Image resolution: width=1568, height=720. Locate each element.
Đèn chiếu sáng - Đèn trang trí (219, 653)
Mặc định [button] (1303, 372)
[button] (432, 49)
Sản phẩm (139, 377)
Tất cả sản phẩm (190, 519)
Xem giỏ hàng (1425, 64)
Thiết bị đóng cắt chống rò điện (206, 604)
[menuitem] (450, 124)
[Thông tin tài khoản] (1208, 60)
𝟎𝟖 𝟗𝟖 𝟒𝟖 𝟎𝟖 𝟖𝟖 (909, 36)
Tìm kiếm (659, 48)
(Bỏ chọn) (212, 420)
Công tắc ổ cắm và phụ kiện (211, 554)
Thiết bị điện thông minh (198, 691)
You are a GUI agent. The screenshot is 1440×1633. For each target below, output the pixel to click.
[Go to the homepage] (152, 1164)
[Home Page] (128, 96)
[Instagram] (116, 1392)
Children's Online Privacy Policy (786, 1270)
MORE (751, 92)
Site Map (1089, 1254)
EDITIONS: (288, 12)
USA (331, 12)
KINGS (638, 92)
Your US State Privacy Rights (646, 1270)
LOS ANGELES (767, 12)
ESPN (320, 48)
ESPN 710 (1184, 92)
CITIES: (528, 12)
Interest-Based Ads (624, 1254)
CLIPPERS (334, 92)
────────
## Task to complete
Produce a verbatim copy of the lines from the one holding "Children's Online Privacy Policy (786, 1270)" to the final line of the data, and nothing more.

## Solution to this exercise
Children's Online Privacy Policy (786, 1270)
MORE (751, 92)
Site Map (1089, 1254)
EDITIONS: (288, 12)
USA (331, 12)
KINGS (638, 92)
Your US State Privacy Rights (646, 1270)
LOS ANGELES (767, 12)
ESPN (320, 48)
ESPN 710 (1184, 92)
CITIES: (528, 12)
Interest-Based Ads (624, 1254)
CLIPPERS (334, 92)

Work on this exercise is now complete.